Les dispositions constructives sont complétées, pour les cloisons vitrées, par l’indication des hauteurs de prise en feuillure des vitrages : 5 mm minimum pour des vitrages pris en feuillure sur quatre côtés, 5 mm en haut et 10 mm en bas minimum pour les vitrages pris en feuillure horizontalement sur deux côtés. Tout contact entre les chants des vitrages bord à bord libres est proscrit. Un jeu minimum de 2 mm (vide ou avec un remplissage souple) est nécessaire pour éviter la propagation de casse en chaîne d’un panneau de verre à l’autre.
La tenue et le dimensionnement des vitrages sont à justifier par des essais selon les exigences de stabilité aux chocs et poussées définies dans la partie 1-2 (CGM).
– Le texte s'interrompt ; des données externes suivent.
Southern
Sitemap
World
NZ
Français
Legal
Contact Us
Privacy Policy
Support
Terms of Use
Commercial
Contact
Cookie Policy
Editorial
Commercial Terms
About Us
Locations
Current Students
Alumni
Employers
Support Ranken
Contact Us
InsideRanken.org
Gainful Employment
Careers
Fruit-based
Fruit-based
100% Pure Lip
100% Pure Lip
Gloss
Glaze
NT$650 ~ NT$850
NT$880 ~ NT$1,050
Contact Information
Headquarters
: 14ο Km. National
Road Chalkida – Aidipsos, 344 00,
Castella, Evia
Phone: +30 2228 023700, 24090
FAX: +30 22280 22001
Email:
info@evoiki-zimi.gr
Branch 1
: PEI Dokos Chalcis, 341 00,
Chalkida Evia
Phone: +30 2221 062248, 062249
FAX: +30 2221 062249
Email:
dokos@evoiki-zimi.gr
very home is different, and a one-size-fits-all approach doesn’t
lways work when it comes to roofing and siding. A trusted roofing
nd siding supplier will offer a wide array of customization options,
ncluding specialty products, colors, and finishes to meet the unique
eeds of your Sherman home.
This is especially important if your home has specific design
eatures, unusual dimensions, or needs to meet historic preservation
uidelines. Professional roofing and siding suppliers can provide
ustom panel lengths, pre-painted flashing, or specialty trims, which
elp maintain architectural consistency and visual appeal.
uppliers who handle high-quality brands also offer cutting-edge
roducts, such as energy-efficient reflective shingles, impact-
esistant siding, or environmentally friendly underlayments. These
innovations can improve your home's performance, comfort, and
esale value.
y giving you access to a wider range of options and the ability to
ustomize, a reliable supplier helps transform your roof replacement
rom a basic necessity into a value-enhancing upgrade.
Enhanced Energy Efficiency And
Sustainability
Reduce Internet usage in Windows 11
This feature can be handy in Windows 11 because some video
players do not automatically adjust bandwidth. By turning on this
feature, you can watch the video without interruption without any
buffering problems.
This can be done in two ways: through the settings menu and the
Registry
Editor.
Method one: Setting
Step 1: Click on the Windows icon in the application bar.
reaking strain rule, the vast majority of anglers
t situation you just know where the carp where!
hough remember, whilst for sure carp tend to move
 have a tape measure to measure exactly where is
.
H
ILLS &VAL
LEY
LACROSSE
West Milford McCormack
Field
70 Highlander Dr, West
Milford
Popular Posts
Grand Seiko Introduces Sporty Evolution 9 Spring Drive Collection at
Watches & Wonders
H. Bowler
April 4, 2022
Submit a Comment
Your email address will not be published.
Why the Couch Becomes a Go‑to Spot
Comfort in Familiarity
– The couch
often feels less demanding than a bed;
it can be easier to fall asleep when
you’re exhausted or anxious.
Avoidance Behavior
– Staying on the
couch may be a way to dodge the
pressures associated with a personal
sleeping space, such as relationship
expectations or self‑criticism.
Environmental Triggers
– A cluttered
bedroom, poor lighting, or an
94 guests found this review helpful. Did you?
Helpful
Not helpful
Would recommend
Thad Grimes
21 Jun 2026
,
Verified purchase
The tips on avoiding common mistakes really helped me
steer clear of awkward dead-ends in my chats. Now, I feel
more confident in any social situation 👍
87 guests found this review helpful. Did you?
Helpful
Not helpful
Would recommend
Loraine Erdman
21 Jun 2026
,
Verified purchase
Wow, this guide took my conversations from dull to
Sont validés sans essai les vitrages proposés dans une annexe C.
Selon leur localisation, les cloisons vitrées peuvent jouer un rôle dans la protection des personnes des risques de blessure en cas de heurt. Les dispositions à mettre en œuvre, dont la localisation et le marquage de visualisation, sont détaillées dans une annexe B. Ainsi, des vitrages de sécurité sont recommandés entre bureaux et circulations.
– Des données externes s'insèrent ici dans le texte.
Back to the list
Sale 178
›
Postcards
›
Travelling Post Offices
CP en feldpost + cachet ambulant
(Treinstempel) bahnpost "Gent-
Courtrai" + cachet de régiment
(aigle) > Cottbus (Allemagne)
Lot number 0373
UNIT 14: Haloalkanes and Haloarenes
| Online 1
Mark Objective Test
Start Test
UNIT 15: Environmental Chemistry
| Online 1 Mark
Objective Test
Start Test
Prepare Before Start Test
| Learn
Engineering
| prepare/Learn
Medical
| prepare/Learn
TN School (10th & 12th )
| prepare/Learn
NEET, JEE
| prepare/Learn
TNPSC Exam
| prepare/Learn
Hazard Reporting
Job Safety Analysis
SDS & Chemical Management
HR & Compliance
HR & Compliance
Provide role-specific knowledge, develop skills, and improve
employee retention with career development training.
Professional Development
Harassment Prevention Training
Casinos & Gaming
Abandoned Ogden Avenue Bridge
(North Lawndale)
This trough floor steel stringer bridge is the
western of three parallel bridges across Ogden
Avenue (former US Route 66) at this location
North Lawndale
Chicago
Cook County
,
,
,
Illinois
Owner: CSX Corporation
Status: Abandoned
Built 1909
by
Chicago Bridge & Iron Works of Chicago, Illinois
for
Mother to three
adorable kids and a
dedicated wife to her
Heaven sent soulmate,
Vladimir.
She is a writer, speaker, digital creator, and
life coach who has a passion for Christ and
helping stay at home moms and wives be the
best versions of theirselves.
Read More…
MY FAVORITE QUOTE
Une annexe D pour de nouvelles exigences

Une annexe D a été créée. Elle contient notamment des dispositions applicables en zones sismiques. Dans le cas d’une prise en compte de l’aléa sismique, si la cloison présente une masse ≤ 25 kg/m² et une hauteur de chute ≤ 3,5 m, il n’est pas exigé de prendre en compte l’action sismique dans la conception et le dimensionnement de la cloison. Dans le cas contraire, la cloison doit faire l’objet d’une prise en compte du risque sismique en déterminant par calculs l’action sismique et en justifiant une reprise des mouvements par des dispositions constructives.
Les performances acoustiques des cloisons s’expriment en RA (RW + C), mesuré en laboratoire, à ne pas confondre avec l’isolement acoustique standardisé pondéré DnT, A, qui représente l’isolation entre deux locaux.
Une performance de réaction au feu de la cloison peut être exigée suivant le type de bâtiment. Dans ce cas cette performance est caractérisée par la réaction au feu de son revêtement.

Critères de performances

Les essais de stabilité aux chocs de sécurité d’utilisation décrits dans la précédente version du DTU sont inchangés. Mais la version 2015 ajoute des exigences en matière de déformation de confort à la poussée horizontale, sous l’effet d’une charge linéique et d’une charge ponctuelle. De nouvelles exigences portent sur les systèmes de liaisonnement par collage des vitrages liaisonnés, pour confirmer leur durabilité en matière de compatibilité physico-chimique, de vieillissement et de bonne application.

Démarches qualité

Le Cerff Cloisons est une démarche qualité démontrant que les systèmes de cloisons répondent aux exigences du NF DTU 35.1 pour les cloisons démontables et amovibles ou aux règles professionnelles concernant les cloisons mobiles.
Pour les entreprises qui fabriquent et installent ces cloisons ou qui les achètent et les installent, plusieurs qualifications Qualibat valident leurs compétences techniques (voir tableau ci-contre). Créé par le SNFA pour ses adhérents, Label cloison est une nouvelle démarche qualité pour les entreprises de cloisons démontables et mobiles installées qui démontre que le produit fabriqué et installé respecte le NF DTU 35.1 ou les règles professionnelles. Le référentiel Label cloison associe des systèmes de cloisons certifiés Cerff Cloisons, une installation dans les règles de l’art (Qualibat), un plan d’assurance qualité audité assurant la constance des performances déclarées, un engagement de service (maintenance et réaménagement). La conformité au référentiel et les audits sont réalisés par Socotec.